Thursday, May 01, 2014

Milan: Furniture Fair - Palazzo Clerici: Caesarstone – Studio Formafantasma – WWMPIII – Golran



  

Photograph by Tom Mannion courtesy Caesarstone

Palazzo Clerici: Caesarstone. Caesarstone presented at Palazzo Clerici Islands designed by Raw-Edges Design Studio, an interactive installation focusing on food and dining within the domestic environment.





Caesarstone – Raw Edges Design Studio.  A unique food concept, designed by Raw Edges in collaboration with French/American chef Alice Delcourt, further explores the installation's design concept and brings it to life by engaging with the audience and highlighting the enjoyment and significance of preparing food in a Caesarstone kitchen.

Caesarstone.  Chef Alice Delcourt, of Italy’s Erba Brusca, who collaborated on the project, developed a concept menu prepared on site, demonstrating the fundamental synergy between the cook and chef, food and utensils, and the overriding interaction with the surface of the kitchen.

Seen at Palazzo Clerici Sam Baron

Palazzo Clerici: Sutdio Formafantasma – de Natura Fossilium. "Mount Etna is a mine without miners – it is excavating itself to expose its raw materials."  Studio Formafantasma, in collaboration with Gallery Libby Sellers, presented at Palazzo Clerici ‘De Natura Fossilium’, an investigation into the culture of lava in the Mount Etna and Stromboli regions of Sicily, two of the last active volcanoes in Europe.   With ‘De Natura Fossilium’ Studio Formafantasma investigates the cultures surrounding this particularly Sicilian experience to bring both the landscape and the forces of nature together as facilities for production.
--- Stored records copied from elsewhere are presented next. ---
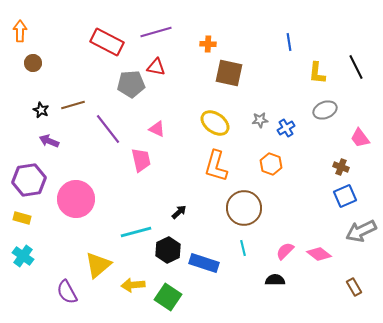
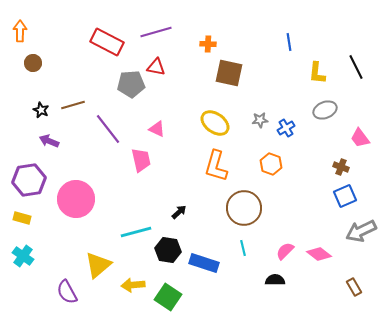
black hexagon at (168, 250): rotated 25 degrees counterclockwise
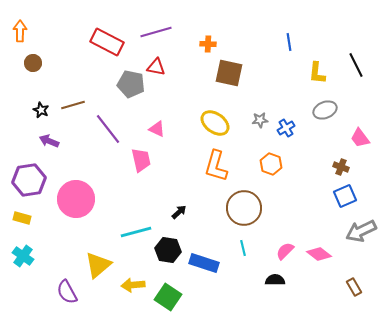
black line at (356, 67): moved 2 px up
gray pentagon at (131, 84): rotated 16 degrees clockwise
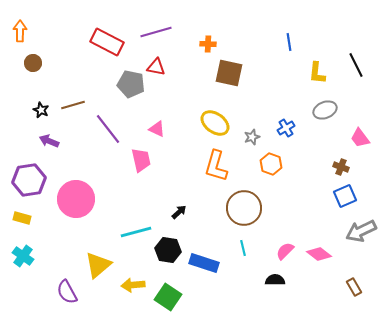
gray star at (260, 120): moved 8 px left, 17 px down; rotated 14 degrees counterclockwise
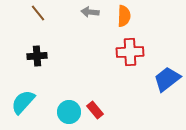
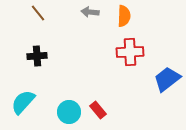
red rectangle: moved 3 px right
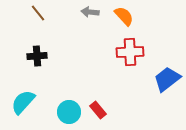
orange semicircle: rotated 45 degrees counterclockwise
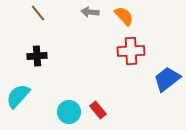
red cross: moved 1 px right, 1 px up
cyan semicircle: moved 5 px left, 6 px up
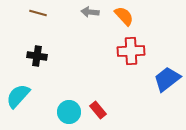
brown line: rotated 36 degrees counterclockwise
black cross: rotated 12 degrees clockwise
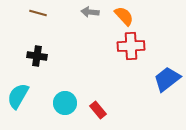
red cross: moved 5 px up
cyan semicircle: rotated 12 degrees counterclockwise
cyan circle: moved 4 px left, 9 px up
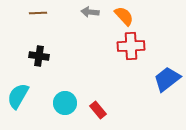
brown line: rotated 18 degrees counterclockwise
black cross: moved 2 px right
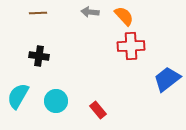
cyan circle: moved 9 px left, 2 px up
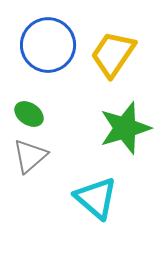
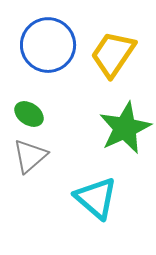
green star: rotated 8 degrees counterclockwise
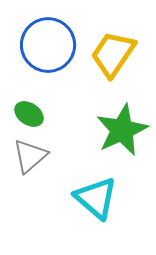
green star: moved 3 px left, 2 px down
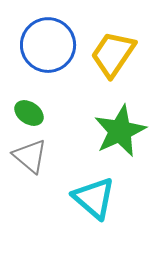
green ellipse: moved 1 px up
green star: moved 2 px left, 1 px down
gray triangle: rotated 39 degrees counterclockwise
cyan triangle: moved 2 px left
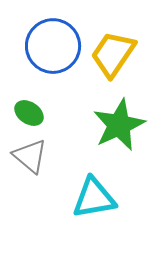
blue circle: moved 5 px right, 1 px down
green star: moved 1 px left, 6 px up
cyan triangle: rotated 51 degrees counterclockwise
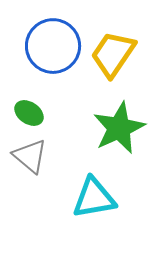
green star: moved 3 px down
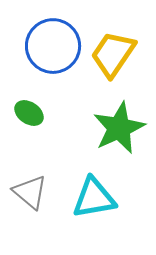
gray triangle: moved 36 px down
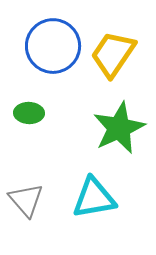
green ellipse: rotated 32 degrees counterclockwise
gray triangle: moved 4 px left, 8 px down; rotated 9 degrees clockwise
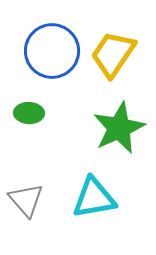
blue circle: moved 1 px left, 5 px down
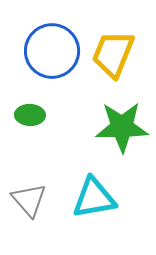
yellow trapezoid: rotated 12 degrees counterclockwise
green ellipse: moved 1 px right, 2 px down
green star: moved 3 px right, 1 px up; rotated 24 degrees clockwise
gray triangle: moved 3 px right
From the more familiar use of basalt stone to their extreme experiments with lava in the production of glass and the use of volcanic fibers for textile, Formafantasma’s explorations and the resulting objects realize the full potential of the lava as a material for design.
Above. Big Pillar, In homage to Ettore Sottsass, the great maestro of Italian design and an avid frequenter of the volcanic Aeolian islands.


 Studio Formafantasma’s Simone Farresin and Andrea Trimarchi


Studio Formafantasma – de Natura Fossilium. Geometric volumes have been carved from basalt and combined with fissure-like structural brass elements to produce stools, coffee tables and a clock.


Palazzo Clerici: Bart Hess -WWMP III - Work With Me People, part III. Bart Hess, the Dutch designer known for combining material studies, animation and photography in a surrealist manner, together with Work With Me People (part III) in collaboration with Mu Eindhoven, invited the audience for an intensive collaboration, creating new fabrics for Bart’s 'high end' clients in the fashion world. “Would you like to lend us a hand stamping rubber scales that may soon be appearing on the catwalks at Milan or Paris?” he asked.



Bart Hess - WWMP III.  Hess’s futuristic materials and textures often blur the boundary between textile and skin, human and new species, which has seen him design for the likes of Lady Gaga and Lucy McRae to name a few.

Palazzo Clerici:  Golran.  The Golan carpet Lake Collection designed by Raw Edges Design Studio was conceived as a second reading of the Persian rug.  It takes its inspiration from the lenticular Israeli artist Yaacov Agam who, together with Victor Vasarely, revolutionized the world of optic perception in art.
 An iridescent collection, capable of moving from the vivid colors of daytime to the less bright shades of the evening, just like the mirror of water of a lake, “agam” in Hebrew, changes its reflection.  As the designers explain: “Imagine a rug that looks very vivid and colorful when you leave home, but the very same rug will appear more relaxing and calming when coming back from work. It is like having two approaches for one thing, two different ways to look at it but then when standing at the right place, you could actually see the whole picture. This may sound like illusion confusion but it is all based on existing op-art lenticular technique that thanks to Golran, and their craftsmen in Nepal, has been translated into marvelous rug making. The graphic of the first series is based on traditional Kilim, but here in varying heights of pile technique”.